La nueva medida, que anula gran parte de la Ley Dodd-Frank, fue aprobada el martes con mayoría de votos republicanos, pero con algunos demócratas también, dándole a Trump una victoria legislativa.

La Ley Dodd-Frank fue aprobada en el 2010 con el apoyo del entonces presidente Barack Obama y los congresistas demócratas.

“Éste es realmente un gran día para Estados Unidos”, declaró Trump, quien poco antes canceló una cumbre sin precedentes planeada para junio con el líder norcoreano Kim Jong-un.

“Es el próximo paso hacia el histórico resurgimiento económico estadounidense”, aseveró el mandatario.

La nueva norma eleva el estándar bajo el cual se considera que un banco es tan grande e integrado al sistema que su quiebra ocasionaría un descalabro financiero. Tales bancos están sujetos a normas más estrictas de capitalización y planificación.

La medida es parte de la política de Trump y de los republicanos de favorecer a los empresarios y eliminar regulaciones que, según ellos, entorpecen la creación de empleos y el crecimiento económico.
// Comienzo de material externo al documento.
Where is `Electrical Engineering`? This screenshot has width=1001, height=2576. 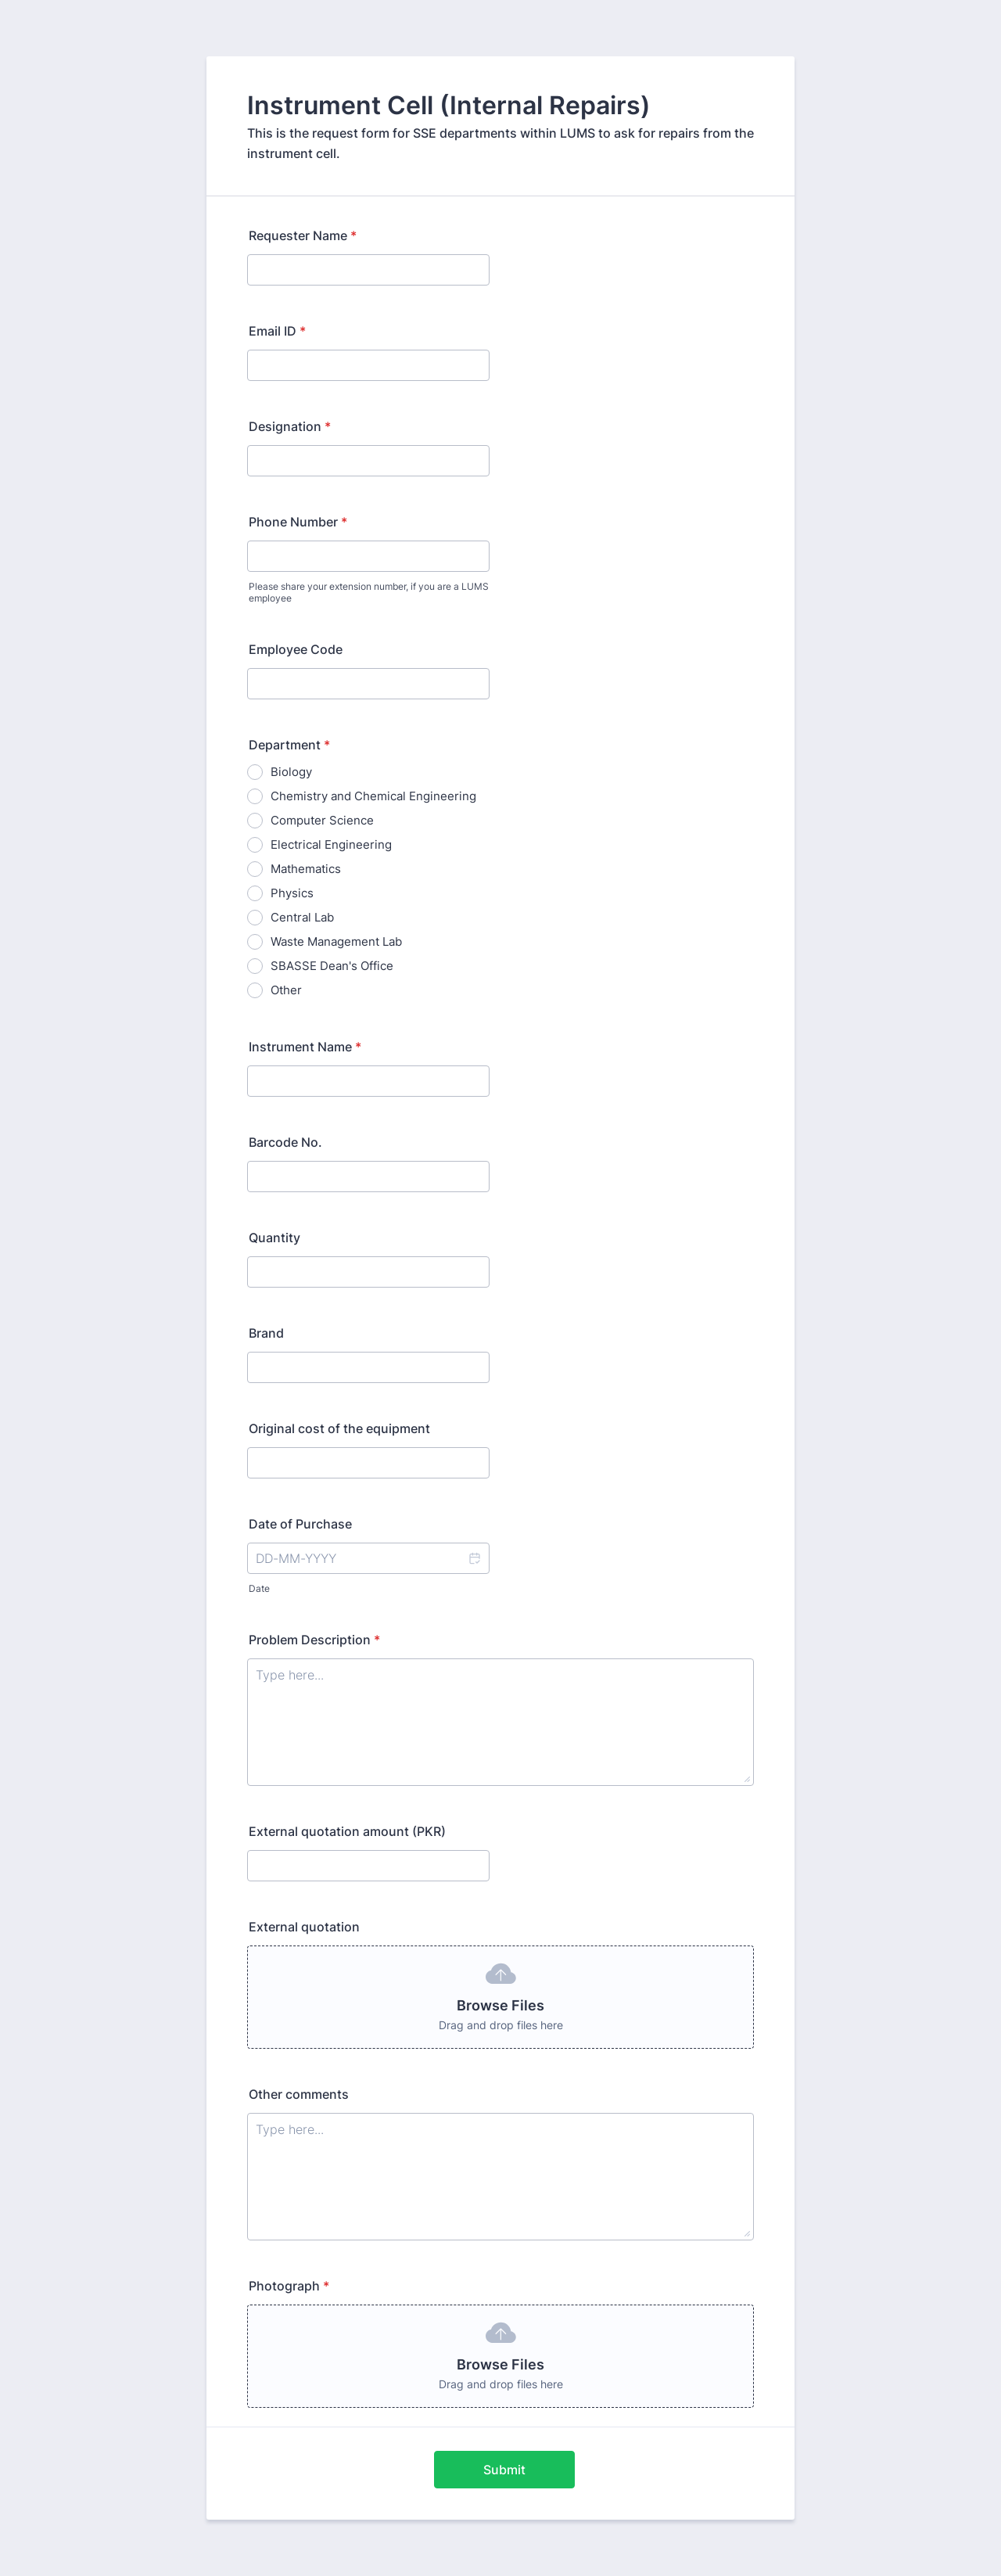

“Como candidato prometí que rescataríamos a las comunidades del desastre de Dodd-Frank y ahora estoy cumpliendo con mi promesa”, dijo el mandatario.

Los críticos denuncian que, sin la norma protectora, la economía queda vulnerable a nuevos colapsos económicos. Señalan que, desde que la Ley Dodd-Frank fue aprobada, el crédito y las ganancias de los bancos han aumentado, lo que contradice el argumento de que la regulación está frenando el crecimiento.

La Ley Dodd-Frank, llamada así por sus patrocinadores, el senador demócrata por Connecticut Christopher Dodd y el representante demócrata por Massachusetts Barney Frank, intensificó la vigilancia oficial sobre el sector bancario.

Trump agradeció a los legisladores que estuvieron presentes en la ceremonia y que ayudaron a que la medida fuera aprobada. Había allí un solo demócrata: la senadora Heidi Heitkamp, de Dakota del Norte, una de los 16 demócratas que aprobaron la medida en el Congreso en marzo. Heitkamp, quien logró su escaño hace seis años por apenas 3,000 votos, está envuelta en una apretada elección en su estado, que Trump dominó holgadamente en las elecciones del 2016.

La medida es, además, un anexo a la principal victoria legislativa de Trump, la reforma fiscal aprobada el año pasado, que reduce pronunciadamente los impuestos para las grandes corporaciones y los individuos acaudalados y, en grado mucho menor, a personas de medianos ingresos.

Con la nueva ley, se quintuplica a 250,000 millones de dólares la cantidad mínima de activos que debe tener un banco para no ser considerado una amenaza para la salud económica.

El cambio aliviará la vigilancia sobre más de una veintena de instituciones financieras como BB&T Corp, SunTrust Banks, Fifth Third Bancorp y American Express, entre otros.